Supplied records: Begin

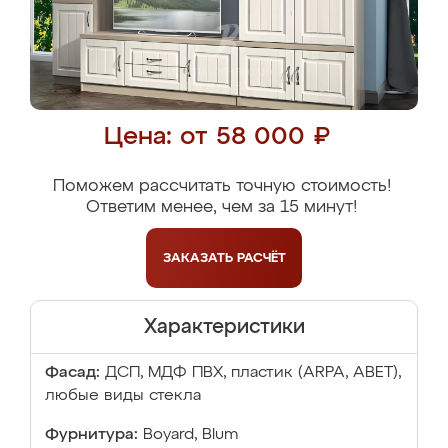
Цена: от 58 000 ₽
Поможем рассчитать точную стоимость!
Ответим менее, чем за 15 минут!
ЗАКАЗАТЬ
РАСЧЁТ
Характеристики
Фасад:
ДСП, МДФ ПВХ, пластик (ARPA, ABET),
любые виды стекла
Фурнитура:
Boyard, Blum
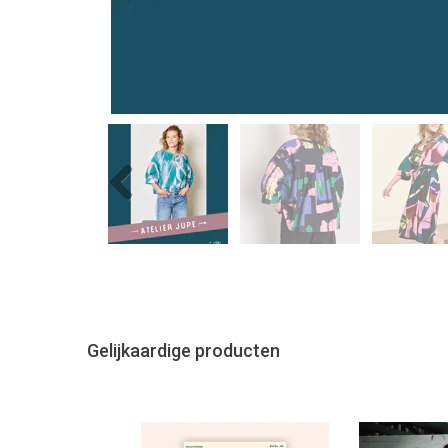
Previous
Gelijkaardige producten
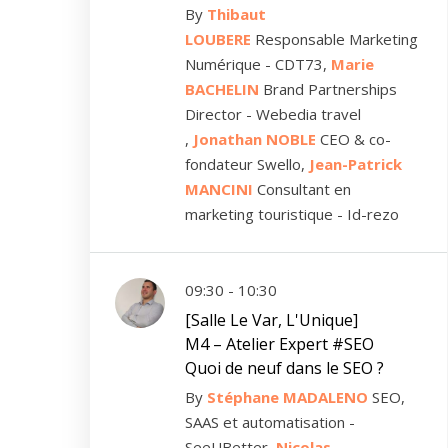
By
Thibaut
LOUBERE
Responsable Marketing
Numérique - CDT73,
Marie
BACHELIN
Brand Partnerships
Director - Webedia travel
,
Jonathan NOBLE
CEO & co-
fondateur Swello,
Jean-Patrick
MANCINI
Consultant en
marketing touristique - Id-rezo
09:30 - 10:30
[Salle Le Var, L'Unique]
M4 – Atelier Expert #SEO
Quoi de neuf dans le SEO ?
By
Stéphane MADALENO
SEO,
SAAS et automatisation -
SeeUBetter,
Nicolas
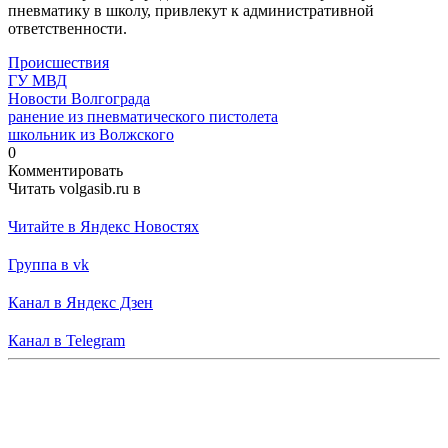
пневматику в школу, привлекут к административной
ответственности.
Происшествия
ГУ МВД
Новости Волгограда
ранение из пневматического пистолета
школьник из Волжского
0
Комментировать
Читать volgasib.ru в
Читайте в Яндекс Новостях
Группа в vk
Канал в Яндекс Дзен
Канал в Telegram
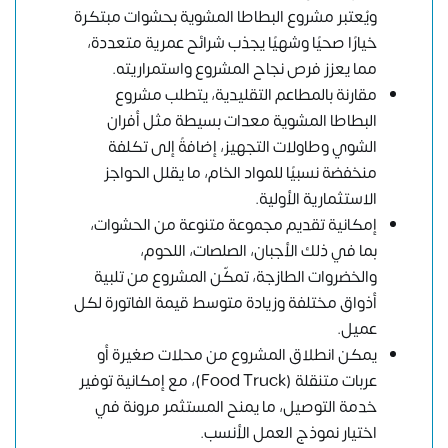
ويُعتبر مشروع البطاطا المشوية بحشوات مبتكرة
خيارًا صحيًا وشهيًا يجذب شرائح عمرية متعددة،
مما يعزز فرص نجاح المشروع واستمراريته.
مقارنة بالمطاعم التقليدية، يتطلب مشروع
البطاطا المشوية معدات بسيطة مثل أفران
الشوي وطاولات التجهيز، إضافةً إلى تكلفة
منخفضة نسبيًا للمواد الخام، ما يقلل الحواجز
الاستثمارية الأولية.
إمكانية تقديم مجموعة متنوعة من الحشوات،
بما في ذلك الأجبان، الصلصات، اللحوم،
والخضروات الطازجة، تمكّن المشروع من تلبية
أذواق مختلفة وزيادة متوسط قيمة الفاتورة لكل
عميل.
يمكن انطلاق المشروع من محلات صغيرة أو
عربات متنقلة (Food Truck)، مع إمكانية توفير
خدمة التوصيل، ما يمنح المستثمر مرونة في
اختيار نموذج العمل الأنسب.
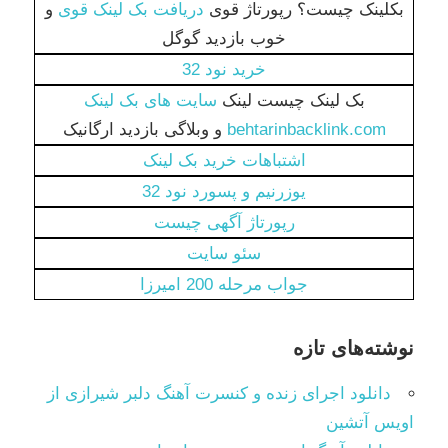
بکلینک چیست؟ رپورتاژ قوی
دریافت بک لینک قوی
و
خوب بازدید گوگل
خرید نود 32
بک لینک چیست لینک
سایت های بک لینک
behtarinbacklink.com
و وبلاگی بازدید ارگانیک
اشتباهات خرید بک لینک
یوزرنیم و پسورد نود 32
رپورتاژ آگهی چیست
سئو سایت
جواب مرحله 200 امیرزا
نوشته‌های تازه
دانلود اجرای زنده و کنسرت آهنگ دلبر شیرازی از
اویس آتشین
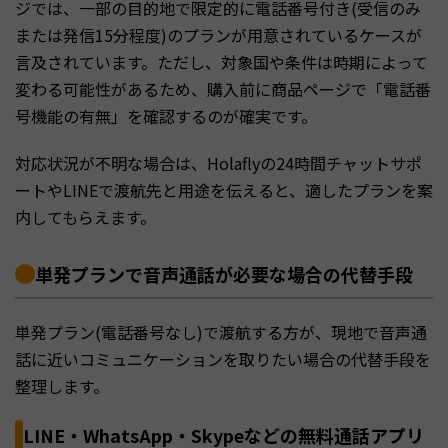
ジでは、一部の目的地で限定的に電話番号付き(受信のみ
または発信15分程度)のプランが用意されているケースが
言及されています。ただし、対象国や条件は時期によって
変わる可能性があるため、購入前に商品ページで「電話番
号機能の有無」を確認するのが確実です。
対応状況が不明な場合は、Holaflyの24時間チャットサポ
ートやLINEで渡航先と用途を伝えると、適したプランを案
内してもらえます。
単発プランで音声通話が必要な場合の代替手段
単発プラン(電話番号なし)で渡航する方が、現地で音声通
話に近いコミュニケーションを取りたい場合の代替手段を
整理します。
LINE・WhatsApp・Skypeなどの無料通話アプリ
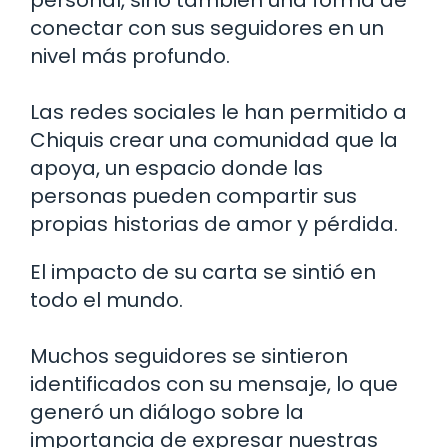
conectar con sus seguidores en un
nivel más profundo.
Las redes sociales le han permitido a
Chiquis crear una comunidad que la
apoya, un espacio donde las
personas pueden compartir sus
propias historias de amor y pérdida.
El impacto de su carta se sintió en
todo el mundo.
Muchos seguidores se sintieron
identificados con su mensaje, lo que
generó un diálogo sobre la
importancia de expresar nuestras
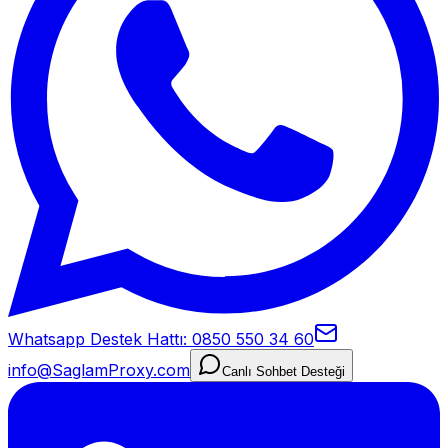
Whatsapp Destek Hattı: 0850 550 34 60
info@SaglamProxy.com
Canlı Sohbet Desteği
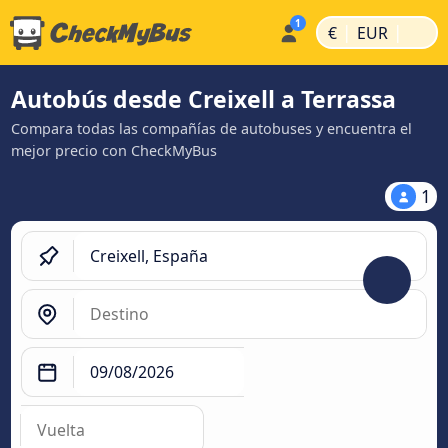
|
|
€
EUR
Autobús desde Creixell a Terrassa
Compara todas las compañías de autobuses y encuentra el
mejor precio con CheckMyBus
1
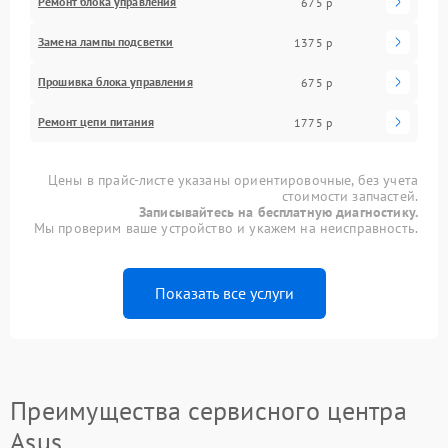
Ремонт блока управления
675 р
Замена лампы подсветки
1375 р
Прошивка блока управления
675 р
Ремонт цепи питания
1775 р
Цены в прайс-листе указаны ориентировочные, без учета
стоимости запчастей.
Записывайтесь на бесплатную диагностику.
Мы проверим ваше устройство и укажем на неисправность.
Показать все услуги
Преимущества сервисного центра
Asus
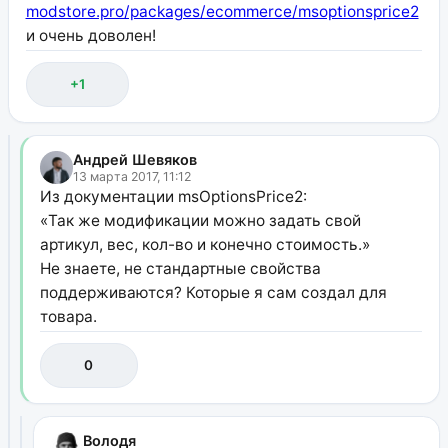
modstore.pro/packages/ecommerce/msoptionsprice2
и очень доволен!
+1
Андрей Шевяков
13 марта 2017, 11:12
Из документации msOptionsPrice2:
«Так же модификации можно задать свой
артикул, вес, кол-во и конечно стоимость.»
Не знаете, не стандартные свойства
поддерживаются? Которые я сам создал для
товара.
0
Володя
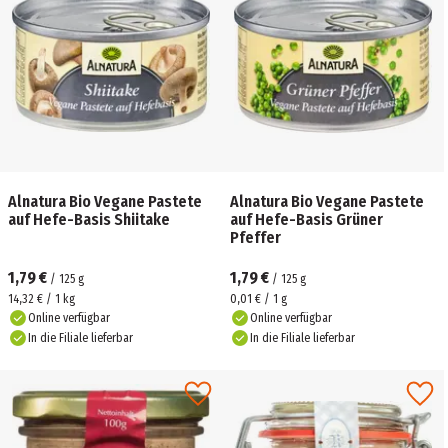
Alnatura Bio Vegane Pastete
Alnatura Bio Vegane Pastete
auf Hefe-Basis Shiitake
auf Hefe-Basis Grüner
Pfeffer
1,79 €
1,79 €
/
125
g
/
125
g
14,32 € / 1 kg
0,01 € / 1 g
Online verfügbar
Online verfügbar
In die Filiale lieferbar
In die Filiale lieferbar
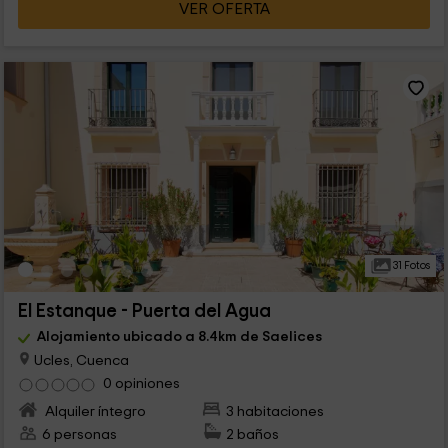
VER OFERTA
31 Fotos
El Estanque - Puerta del Agua
Alojamiento ubicado a 8.4km de Saelices
Ucles, Cuenca
0 opiniones
Alquiler íntegro
3 habitaciones
6 personas
2 baños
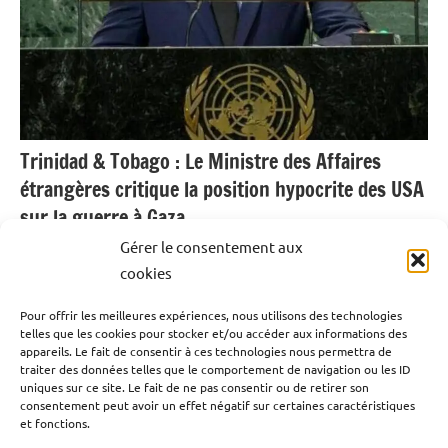
Trinidad & Tobago : Le Ministre des Affaires
étrangères critique la position hypocrite des USA
sur la guerre à Gaza.
Gérer le consentement aux
1 octobre 2024
Emrick Leandre
cookies
Pour offrir les meilleures expériences, nous utilisons des technologies
Lors de la 79th Assemblée des Nations Unies à New-
telles que les cookies pour stocker et/ou accéder aux informations des
York, le Ministre des Affaires étrangères de Trinidad &
appareils. Le fait de consentir à ces technologies nous permettra de
traiter des données telles que le comportement de navigation ou les ID
Tobago a apporté le soutien de son pays à la Palestine et
uniques sur ce site. Le fait de ne pas consentir ou de retirer son
a critiqué la position hypocrite des Etats-Unis concernant
consentement peut avoir un effet négatif sur certaines caractéristiques
et fonctions.
la guerre à Gaza.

Supplied records: End

* _What you need to do_
A verbatim copy of every record above is required, with all pictures omitted.

* _Result for this exercise_
Цена: от 58 000 ₽
Поможем рассчитать точную стоимость!
Ответим менее, чем за 15 минут!
ЗАКАЗАТЬ
РАСЧЁТ
Характеристики
Фасад:
ДСП, МДФ ПВХ, пластик (ARPA, ABET),
любые виды стекла
Фурнитура:
Boyard, Blum
Previous
Gelijkaardige producten
By
Thibaut
LOUBERE
Responsable Marketing
Numérique - CDT73,
Marie
BACHELIN
Brand Partnerships
Director - Webedia travel
,
Jonathan NOBLE
CEO & co-
fondateur Swello,
Jean-Patrick
MANCINI
Consultant en
marketing touristique - Id-rezo
09:30 - 10:30
[Salle Le Var, L'Unique]
M4 – Atelier Expert #SEO
Quoi de neuf dans le SEO ?
By
Stéphane MADALENO
SEO,
SAAS et automatisation -
SeeUBetter,
Nicolas
пневматику в школу, привлекут к административной
ответственности.
Происшествия
ГУ МВД
Новости Волгограда
ранение из пневматического пистолета
школьник из Волжского
0
Комментировать
Читать volgasib.ru в
Читайте в Яндекс Новостях
Группа в vk
Канал в Яндекс Дзен
Канал в Telegram
ويُعتبر مشروع البطاطا المشوية بحشوات مبتكرة
خيارًا صحيًا وشهيًا يجذب شرائح عمرية متعددة،
مما يعزز فرص نجاح المشروع واستمراريته.
مقارنة بالمطاعم التقليدية، يتطلب مشروع
البطاطا المشوية معدات بسيطة مثل أفران
الشوي وطاولات التجهيز، إضافةً إلى تكلفة
منخفضة نسبيًا للمواد الخام، ما يقلل الحواجز
الاستثمارية الأولية.
إمكانية تقديم مجموعة متنوعة من الحشوات،
بما في ذلك الأجبان، الصلصات، اللحوم،
والخضروات الطازجة، تمكّن المشروع من تلبية
أذواق مختلفة وزيادة متوسط قيمة الفاتورة لكل
عميل.
يمكن انطلاق المشروع من محلات صغيرة أو
عربات متنقلة (Food Truck)، مع إمكانية توفير
خدمة التوصيل، ما يمنح المستثمر مرونة في
اختيار نموذج العمل الأنسب.
بکلینک چیست؟ رپورتاژ قوی
دریافت بک لینک قوی
و
خوب بازدید گوگل
خرید نود 32
بک لینک چیست لینک
سایت های بک لینک
behtarinbacklink.com
و وبلاگی بازدید ارگانیک
اشتباهات خرید بک لینک
یوزرنیم و پسورد نود 32
رپورتاژ آگهی چیست
سئو سایت
جواب مرحله 200 امیرزا
نوشته‌های تازه
دانلود اجرای زنده و کنسرت آهنگ دلبر شیرازی از
اویس آتشین
ジでは、一部の目的地で限定的に電話番号付き(受信のみ
または発信15分程度)のプランが用意されているケースが
言及されています。ただし、対象国や条件は時期によって
変わる可能性があるため、購入前に商品ページで「電話番
号機能の有無」を確認するのが確実です。
対応状況が不明な場合は、Holaflyの24時間チャットサポ
ートやLINEで渡航先と用途を伝えると、適したプランを案
内してもらえます。
単発プランで音声通話が必要な場合の代替手段
単発プラン(電話番号なし)で渡航する方が、現地で音声通
話に近いコミュニケーションを取りたい場合の代替手段を
整理します。
LINE・WhatsApp・Skypeなどの無料通話アプリ
conectar con sus seguidores en un
nivel más profundo.
Las redes sociales le han permitido a
Chiquis crear una comunidad que la
apoya, un espacio donde las
personas pueden compartir sus
propias historias de amor y pérdida.
El impacto de su carta se sintió en
todo el mundo.
Muchos seguidores se sintieron
identificados con su mensaje, lo que
generó un diálogo sobre la
importancia de expresar nuestras
Whatsapp Destek Hattı: 0850 550 34 60
info@SaglamProxy.com
Canlı Sohbet Desteği
|
|
€
EUR
Autobús desde Creixell a Terrassa
Compara todas las compañías de autobuses y encuentra el
mejor precio con CheckMyBus
1
Ремонт блока управления
675 р
Замена лампы подсветки
1375 р
Прошивка блока управления
675 р
Ремонт цепи питания
1775 р
Цены в прайс-листе указаны ориентировочные, без учета
стоимости запчастей.
Записывайтесь на бесплатную диагностику.
Мы проверим ваше устройство и укажем на неисправность.
Показать все услуги
Преимущества сервисного центра
Asus
modstore.pro/packages/ecommerce/msoptionsprice2
и очень доволен!
+1
Андрей Шевяков
13 марта 2017, 11:12
Из документации msOptionsPrice2:
«Так же модификации можно задать свой
артикул, вес, кол-во и конечно стоимость.»
Не знаете, не стандартные свойства
поддерживаются? Которые я сам создал для
товара.
0
Володя
Alnatura Bio Vegane Pastete
Alnatura Bio Vegane Pastete
auf Hefe-Basis Shiitake
auf Hefe-Basis Grüner
Pfeffer
1,79 €
1,79 €
/
125
g
/
125
g
14,32 € / 1 kg
0,01 € / 1 g
Online verfügbar
Online verfügbar
In die Filiale lieferbar
In die Filiale lieferbar
VER OFERTA
31 Fotos
El Estanque - Puerta del Agua
Alojamiento ubicado a 8.4km de Saelices
Ucles, Cuenca
0 opiniones
Alquiler íntegro
3 habitaciones
6 personas
2 baños
Trinidad & Tobago : Le Ministre des Affaires
étrangères critique la position hypocrite des USA
sur la guerre à Gaza.
Gérer le consentement aux
1 octobre 2024
Emrick Leandre
cookies
Pour offrir les meilleures expériences, nous utilisons des technologies
Lors de la 79th Assemblée des Nations Unies à New-
telles que les cookies pour stocker et/ou accéder aux informations des
York, le Ministre des Affaires étrangères de Trinidad &
appareils. Le fait de consentir à ces technologies nous permettra de
traiter des données telles que le comportement de navigation ou les ID
Tobago a apporté le soutien de son pays à la Palestine et
uniques sur ce site. Le fait de ne pas consentir ou de retirer son
a critiqué la position hypocrite des Etats-Unis concernant
consentement peut avoir un effet négatif sur certaines caractéristiques
et fonctions.
la guerre à Gaza.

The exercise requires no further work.